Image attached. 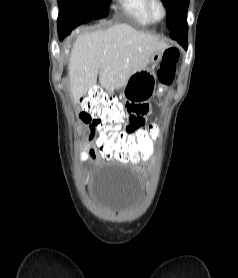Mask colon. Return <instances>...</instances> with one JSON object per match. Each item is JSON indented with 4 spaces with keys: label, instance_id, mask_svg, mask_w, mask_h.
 I'll return each instance as SVG.
<instances>
[{
    "label": "colon",
    "instance_id": "5ec220e1",
    "mask_svg": "<svg viewBox=\"0 0 238 278\" xmlns=\"http://www.w3.org/2000/svg\"><path fill=\"white\" fill-rule=\"evenodd\" d=\"M180 53L177 48H169L163 55L158 70L159 82L164 86L172 84L176 74V64ZM131 105H125L116 97L94 88L80 101L79 118L85 124L96 126L93 135L96 139L98 159H116V162H148L153 153V142L157 130H135L134 137L122 131ZM148 129H157V124H148Z\"/></svg>",
    "mask_w": 238,
    "mask_h": 278
}]
</instances>
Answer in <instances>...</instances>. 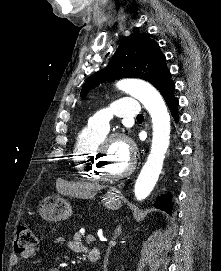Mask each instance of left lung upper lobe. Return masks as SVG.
<instances>
[{
    "instance_id": "5c2ea615",
    "label": "left lung upper lobe",
    "mask_w": 221,
    "mask_h": 271,
    "mask_svg": "<svg viewBox=\"0 0 221 271\" xmlns=\"http://www.w3.org/2000/svg\"><path fill=\"white\" fill-rule=\"evenodd\" d=\"M166 67V58L158 43L147 34H135L125 38L104 70L92 75L83 85L84 96L101 82H111L124 77L141 78L162 91L172 80Z\"/></svg>"
}]
</instances>
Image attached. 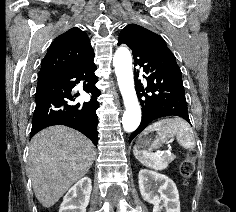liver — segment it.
Here are the masks:
<instances>
[{
	"mask_svg": "<svg viewBox=\"0 0 236 212\" xmlns=\"http://www.w3.org/2000/svg\"><path fill=\"white\" fill-rule=\"evenodd\" d=\"M93 143L80 132L63 125L37 133L29 146V174L38 201L52 207L82 179L95 159Z\"/></svg>",
	"mask_w": 236,
	"mask_h": 212,
	"instance_id": "1",
	"label": "liver"
}]
</instances>
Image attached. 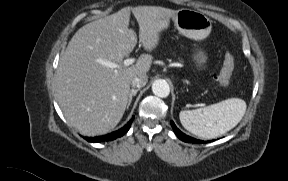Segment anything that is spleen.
<instances>
[{
    "instance_id": "3e777b00",
    "label": "spleen",
    "mask_w": 288,
    "mask_h": 181,
    "mask_svg": "<svg viewBox=\"0 0 288 181\" xmlns=\"http://www.w3.org/2000/svg\"><path fill=\"white\" fill-rule=\"evenodd\" d=\"M246 103L230 98L204 108L183 110L179 118L183 127L203 139L219 137L233 129L246 112Z\"/></svg>"
}]
</instances>
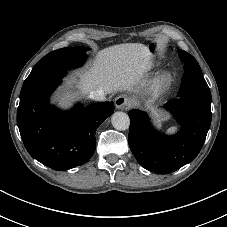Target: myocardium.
<instances>
[{"mask_svg":"<svg viewBox=\"0 0 227 227\" xmlns=\"http://www.w3.org/2000/svg\"><path fill=\"white\" fill-rule=\"evenodd\" d=\"M174 80V74L171 71L165 70L160 72L152 80L147 90L148 97L151 99H156L164 95L171 88L174 83Z\"/></svg>","mask_w":227,"mask_h":227,"instance_id":"f54148a6","label":"myocardium"}]
</instances>
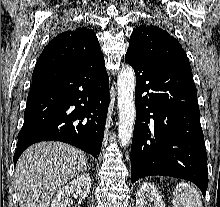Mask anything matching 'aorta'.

****

▸ **Assignment**
The final stretch of the data, from the line with "Target: myocardium." through its last line, is to be retyped exactly; pictures are not part of the copy.

▸ **Solution to this problem**
Target: myocardium.
<instances>
[{"mask_svg":"<svg viewBox=\"0 0 227 227\" xmlns=\"http://www.w3.org/2000/svg\"><path fill=\"white\" fill-rule=\"evenodd\" d=\"M174 80V74L171 71L165 70L160 72L152 80L147 90L148 97L151 99H156L164 95L171 88L174 83Z\"/></svg>","mask_w":227,"mask_h":227,"instance_id":"f54148a6","label":"myocardium"}]
</instances>
Mask anything matching 'aorta'.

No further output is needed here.